Late on a March afternoon, young Doctor Johann Steinmetz finished paying a medical call upon a patient who lived in a boarding house on Houston Street. This was in the neighborhood of the old Alamo citadel, that crumbling range of stone buildings and barracks, whose plaza now served as a marshalling yard for Army supply trains. His patient turned out to be not so very sick at all, but rather feeling the effects of overindulgence the night before. Johann packed up his medical bag, his stethoscope and simples and departed whistling cheerfully. What to do? It was not quite suppertime and it was a fine spring afternoon. Johann decided that he would walk down Commerce Street, to the old Military Plaza, and have a bowl of that delicious, peppery red bean stew that Mexican women sold there from little stalls set up around the edge of the plaza. Yes, that was what he felt like eating, rather than the bland cooking of his landlady—something plain, spicy and hearty. He nodded and tipped his hat to a couple of American ladies as he crossed one of the many footbridges that spanned the narrow water-ways and the rambling green river which threaded the town. Here was a pathway that went along the canal, skirting the backside of the old mission chapel that now was a warehouse and once was a battlefield.

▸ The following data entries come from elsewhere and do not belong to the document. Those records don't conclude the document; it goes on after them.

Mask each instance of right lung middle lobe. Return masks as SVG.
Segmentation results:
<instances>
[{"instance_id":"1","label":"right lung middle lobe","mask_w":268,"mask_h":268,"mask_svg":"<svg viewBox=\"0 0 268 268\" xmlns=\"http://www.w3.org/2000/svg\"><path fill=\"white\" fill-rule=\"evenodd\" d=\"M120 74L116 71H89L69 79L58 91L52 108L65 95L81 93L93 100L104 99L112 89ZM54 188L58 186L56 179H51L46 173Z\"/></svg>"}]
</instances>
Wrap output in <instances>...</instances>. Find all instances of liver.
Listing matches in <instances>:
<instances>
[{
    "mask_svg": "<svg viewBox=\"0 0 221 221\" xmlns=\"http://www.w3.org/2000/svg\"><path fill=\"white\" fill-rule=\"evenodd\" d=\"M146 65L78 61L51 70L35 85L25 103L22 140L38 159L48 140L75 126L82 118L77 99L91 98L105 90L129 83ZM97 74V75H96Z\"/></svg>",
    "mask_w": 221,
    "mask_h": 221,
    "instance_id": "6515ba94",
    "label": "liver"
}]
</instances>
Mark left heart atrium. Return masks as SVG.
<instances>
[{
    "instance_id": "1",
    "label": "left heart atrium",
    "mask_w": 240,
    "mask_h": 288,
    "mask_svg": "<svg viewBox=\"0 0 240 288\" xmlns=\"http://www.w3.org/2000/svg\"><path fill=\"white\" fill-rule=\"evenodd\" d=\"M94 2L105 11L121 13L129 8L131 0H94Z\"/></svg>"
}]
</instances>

As he passed by the ladies, the older of them sniffed contemptuously, remarking to her younger companion, “Such a fit looking young man, I wonder that he is not in proper uniform, like all the other boys!”
Johann opened his mouth, then thought better of it. Why should he have to explain himself to every old biddy on the street? The fact was, he didn’t think he would have minded a uniform—it was the cause that the uniform served that he couldn’t abide. He thanked God nearly every day that he was a qualified doctor, a calling which had exempted him so far from the draft. But he had endured enough harsh words and contemptuous looks during his time in San Antonio. If it weren’t for his professional duties and a few friendships, he did not think he could have endured.

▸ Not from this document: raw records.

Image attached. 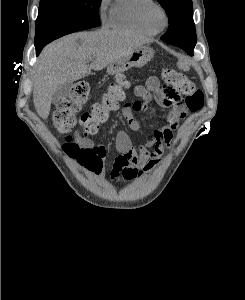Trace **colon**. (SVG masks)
<instances>
[{
    "label": "colon",
    "mask_w": 245,
    "mask_h": 300,
    "mask_svg": "<svg viewBox=\"0 0 245 300\" xmlns=\"http://www.w3.org/2000/svg\"><path fill=\"white\" fill-rule=\"evenodd\" d=\"M162 76L172 91L181 93L186 97L185 104L191 112H198L202 109L204 105L203 91L191 79L174 69H164ZM127 86L128 81L124 76H119L115 82L108 86L91 110L81 116L82 135L76 138L72 137L70 133L76 125L77 112L89 97V84L85 81L76 82L71 92L57 104L54 113V126L59 133L67 135L63 144L64 151L94 171L99 168L96 153L93 149L82 147L78 143V139H87L88 136L94 135L98 131L99 126L106 122L110 114L118 108L119 102L124 98V89ZM141 106L140 101L133 102L135 109H140Z\"/></svg>",
    "instance_id": "1"
}]
</instances>
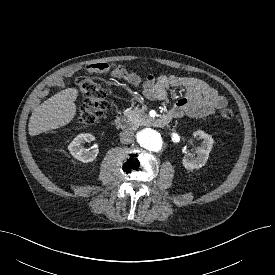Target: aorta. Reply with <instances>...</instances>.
<instances>
[{"instance_id":"762f6f07","label":"aorta","mask_w":275,"mask_h":275,"mask_svg":"<svg viewBox=\"0 0 275 275\" xmlns=\"http://www.w3.org/2000/svg\"><path fill=\"white\" fill-rule=\"evenodd\" d=\"M139 145L149 151H159L162 146V140L155 130L146 128L137 133Z\"/></svg>"}]
</instances>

“I think sometimes of returning to Friedrichsburg, or Neu Braunfels,” he ventured to Doctor Herff once when he was most particularly downcast. “Folk know me there and they are friends of my father.”
Doctor Herff had looked over his glasses and replied, sternly, “But there is no small need for you here in the city, Johann. I need you, our patients need you. We are doctors,” he added, “Our calling is above such petty things. We are neutral in this war—and folk respect that.”
That was an easy enough matter for Doctor Herff, who was considerably older than Johann and with a long-established practice. No one looked at him scornfully or thought less of him. Johann was young enough still to feel the sting of contemptuous looks from strangers in the street, men and women alike. On an impulse, he turned aside from the street and took the footpath behind the old citadel. He did not feel like meeting any more scorn, or any more slighting comments this day. Not when it was coming onto spring, with the grass just turning green and the trees in the orchard in back of the old citadel in leaf. It was warm now, but when the sun descended, so would late-winter chill.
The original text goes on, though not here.